Trabzon’da bir çok iş yeri açarak istihdam sağlayan ünlü işadamı Ayhan Sürmen, şu günlerde bir hayli dertli. Kendisine ait internet sitesinde konu ile ilgili bir köşe kaleme alan Sürmen, öyle ifadeler kullandı ki yenilir yutulur gibi değil.

İŞTE SÜRMEN’İN O YAZISI

Bazen kendimi iyi tanıyorum diye düşünüyorum. İnancım, vatanım, Trabzon’um ve milletimin yükselmesi dışında hiçbir amacım yok.
Bu uğurda istihdam yaratmak ve bu şehre dolayısıyla da iktidarıma, memleketime katkı koymayı sağlamak suç ise ben bu suçu fazlasıyla işliyorum.
İçimdeki girişimcilik ruhunun önüne geçemiyorum.
Bu yolda da altını çizerek diyorum Türkiye’de devletin yasalarına uygun iş gücü yaratmak için elimden geldiğince çaba harcıyorum, ama her şeyi dört dörtlük mü yapıyorum derseniz, tabi ki hayır.
30 yıl önceki dostlarımı, öğretmenlerimi, mahalle arkadaşlarımı görüyorum “seninle gurur duyuyoruz” diyorlar ve ekliyorlar “biz senin daha iyi yerlerde olmanı bekliyoruz, bunu fazlasıyla hak ediyorsun” bazen çok haklılar diyorum şayet bu azmimi, bu enerjimi, bu özverimi ve bu zekâmı başka şehirlerde harcasam şimdi Trabzon’a geldiğimde krallar gibi karşılanır, büyük adam olurdum.
Şimdi ise başarısı çekilemeyen, hiçbir şey üretmeyen insanlar tarafından işletmelerinin sekteye uğratılması için çaba harcanan, asılsız ihbarlarla karayollarından-polisine, çalışma müdürlüğünden-sağlık müdürlüğüne kadar şikayet edilen, şikayet eden bu şehre hiçbir katkısı olmayan insanlar haklıymış gibi muamele gören horlanan, suçlu insan konumuna giren olmaktan bıktım.
İnanamıyorum ve inanmakta güçlük çekiyorum ben yaklaşık Beşikdüzü organize sanayisinin toplam çalışanı kadar işçi istihdam ediyorum.

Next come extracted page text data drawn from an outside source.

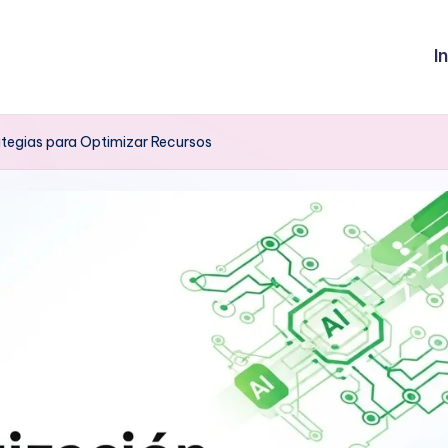
I
ategias para Optimizar Recursos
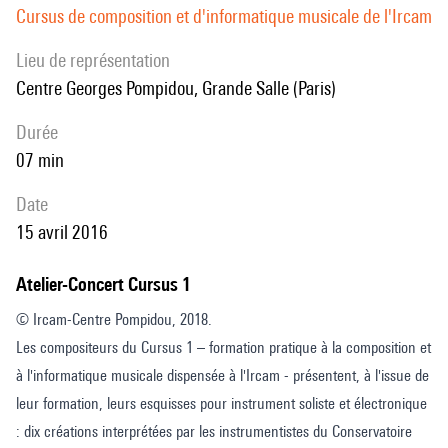
Cursus de composition et d'informatique musicale de l'Ircam
Lieu de représentation
Centre Georges Pompidou, Grande Salle (Paris)
durée
07 min
date
15 avril 2016
Atelier-Concert Cursus 1
© Ircam-Centre Pompidou, 2018.
Les compositeurs du Cursus 1 – formation pratique à la composition et
à l'informatique musicale dispensée à l'Ircam - présentent, à l'issue de
leur formation, leurs esquisses pour instrument soliste et électronique
: dix créations interprétées par les instrumentistes du Conservatoire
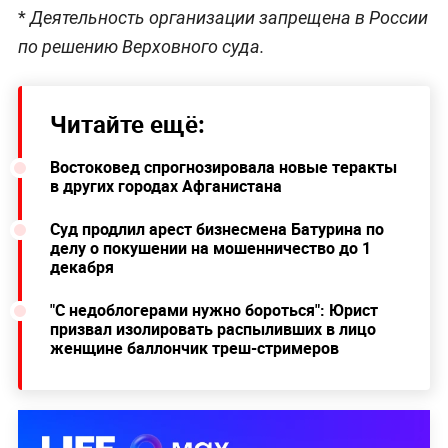
*
Деятельность организации запрещена в России
по решению Верховного суда.
Читайте ещё:
Востоковед спрогнозировала новые теракты
в других городах Афганистана
Суд продлил арест бизнесмена Батурина по
делу о покушении на мошенничество до 1
декабря
"С недоблогерами нужно бороться": Юрист
призвал изолировать распыливших в лицо
женщине баллончик треш-стримеров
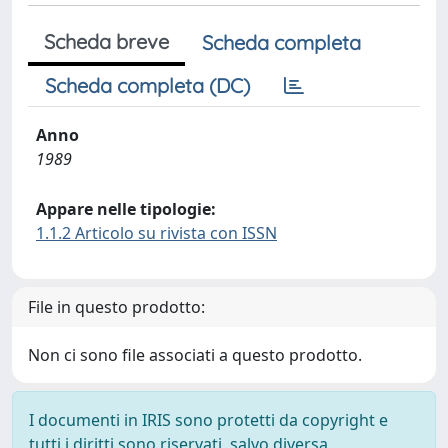
Scheda breve
Scheda completa
Scheda completa (DC)
Anno
1989
Appare nelle tipologie:
1.1.2 Articolo su rivista con ISSN
File in questo prodotto:
Non ci sono file associati a questo prodotto.
I documenti in IRIS sono protetti da copyright e
tutti i diritti sono riservati, salvo diversa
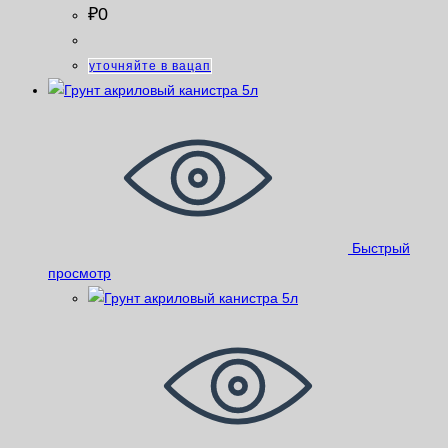
₽
0
уточняйте в вацап
Быстрый
просмотр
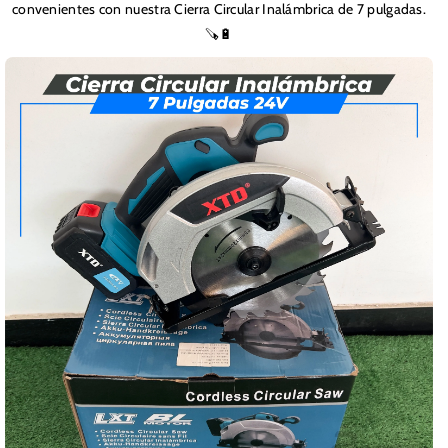
convenientes con nuestra Cierra Circular Inalámbrica de 7 pulgadas.
🪚🔋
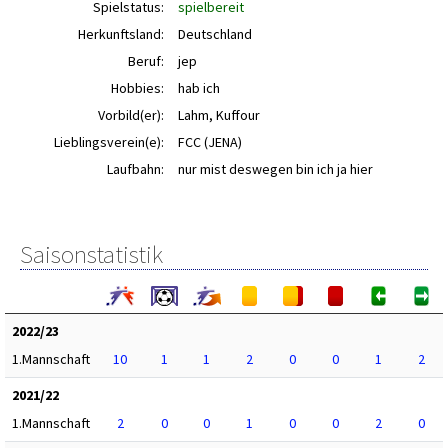
Spielstatus:
spielbereit
Herkunftsland:
Deutschland
Beruf:
jep
Hobbies:
hab ich
Vorbild(er):
Lahm, Kuffour
Lieblingsverein(e):
FCC (JENA)
Laufbahn:
nur mist deswegen bin ich ja hier
Saisonstatistik
2022/23
1.Mannschaft
10
1
1
2
0
0
1
2
2021/22
1.Mannschaft
2
0
0
1
0
0
2
0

Devlet her türlü teşviği oralara sağlıyor. Yalnış anlaşılmasın sakın ben hiçbir şey istemiyorum devletten, sadece bir şey hariç, bana çocuğu gibi sevgi dolu muamele yapsın.
Eline devletin kılıcını alanlar, birkaç çapulcunun tetikçiliğini yaparken, devletin imkanları ile benim ve benim gibi bu şehre hizmet eden insanlara nankörlük etmesinler.
Kanun ve yönetmelikler esnetilebildikleri mühletçe istihdam yaratan insanların lehine kullanılmalıdır.
Bugün İstanbul, Ankara, İzmir, Antalya vs. bir sürü şehri geziyoruz.
Bu şehirlerde istenilen özellikleri asla sağlamayan işyerleri istihdama yönelik korunup kollanıyor.
Bizler ise istenilen bütün özellikleri sağlarken denetçi devlet memurlarının keyfiyetine kaldığımız kısımlarda, adam öldürmüş gibi hor görülüp cezalandırılıyoruz.
Sıkıntılarımızı amirlerine aktardığımızda, aynı memurlar “amirimiz talimat verdi tutanak tutmaya geldik” diyebilecek kadar, medeni cesareti olan insanlar.
Helal olsun onlara ama, nasıl olsa devlet babanın kucağına oturmuş ay sonu geldiğinde salla başı al maaşı demesinler diye Ayhan Sürmen’e nasıl ge..dim demenin gururunu yaşamaya çalışıyorlar.
Suç onlarda değil ki onlara göz yumanlarda.
Sayın Valim az kaldı artık boğazıma kadar geldi, ya beni suçlu diye afişe edin, suçumu boğazıma yazıp bu şehirden kovun, ya da ben her şeyimi satıp, bu şehirde birçok insanın yaptığı gibi hiçbir istihdam sağlamadan, hiçbir vergi vermeden faizcilik yapacağım.
Umarım dertlerimi dinleyecek bir devlet yetkilisi çıkar.